Design a product-feed recommendation system
Company: Atlassian
Role: Machine Learning Engineer
Category: ML System Design
Difficulty: medium
Interview Round: Onsite
Design an end-to-end **recommendation system** that generates a personalized **product feed** for users.
## What to cover
- **Requirements**: user experience goals (latency, freshness), business goals (CTR/conversion/revenue), and constraints.
- **Data**: user events (views/clicks/purchases), product catalog attributes, embeddings, etc.
- **Modeling approach**: candidate generation + ranking (and possibly re-ranking).
- **Serving architecture**: online inference, caching, feature computation, retrieval stores.

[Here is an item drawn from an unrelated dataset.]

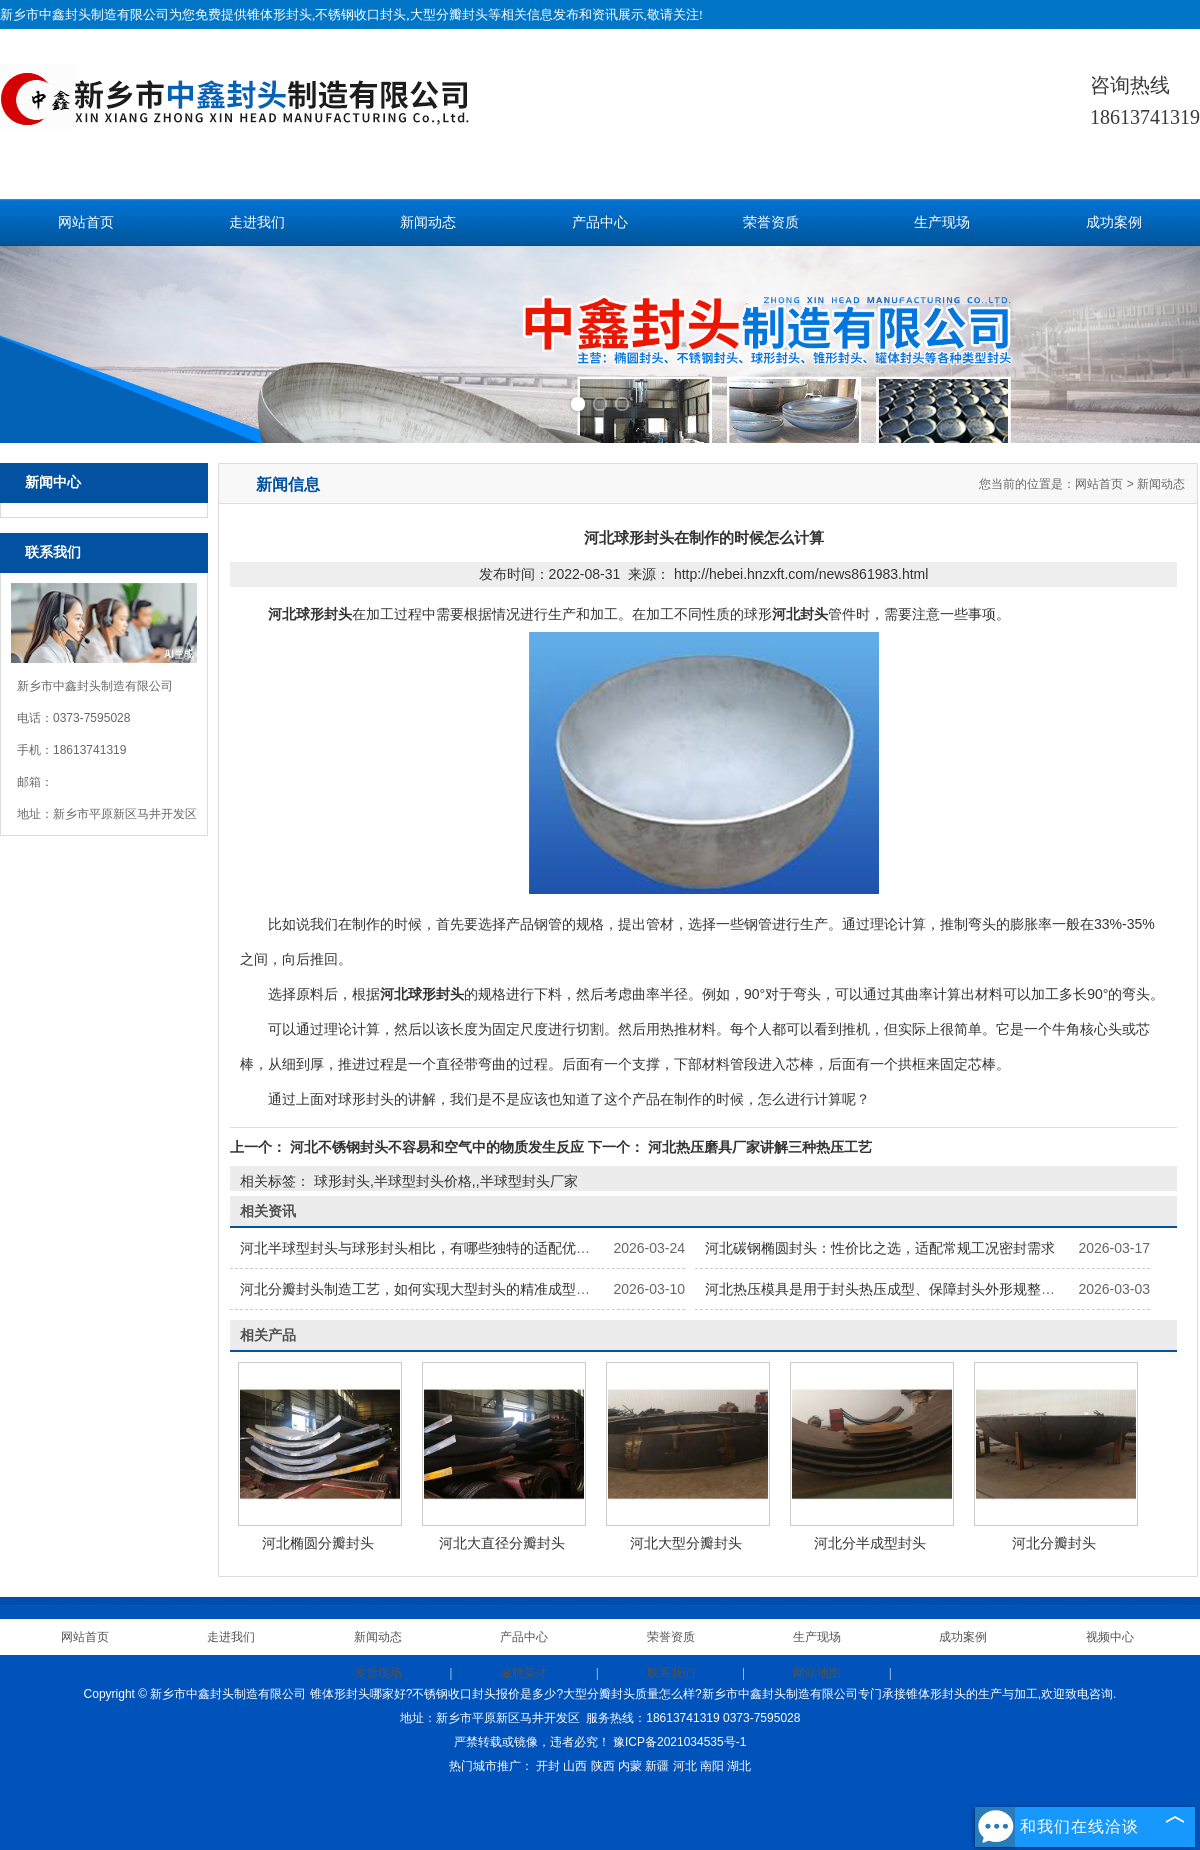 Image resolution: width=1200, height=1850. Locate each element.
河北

- **Training pipeline**: offline training, labels, negative sampling, feature/embedding pipelines.
- **Cold start**: new users / new products.
- **Exploration & experimentation**: A/B tests, online metrics, guardrails.
- **Safety/compliance** (as appropriate): privacy, abuse, bias.
Assume a large-scale consumer product with millions of users and a large catalog.
Quick Answer: This question evaluates a candidate's competency in end-to-end machine learning system design for recommendation engines within the ML System Design domain, including scalability, candidate generation and ranking, feature and embedding pipelines, online serving, cold-start strategies, experimentation, and privacy/safety considerations.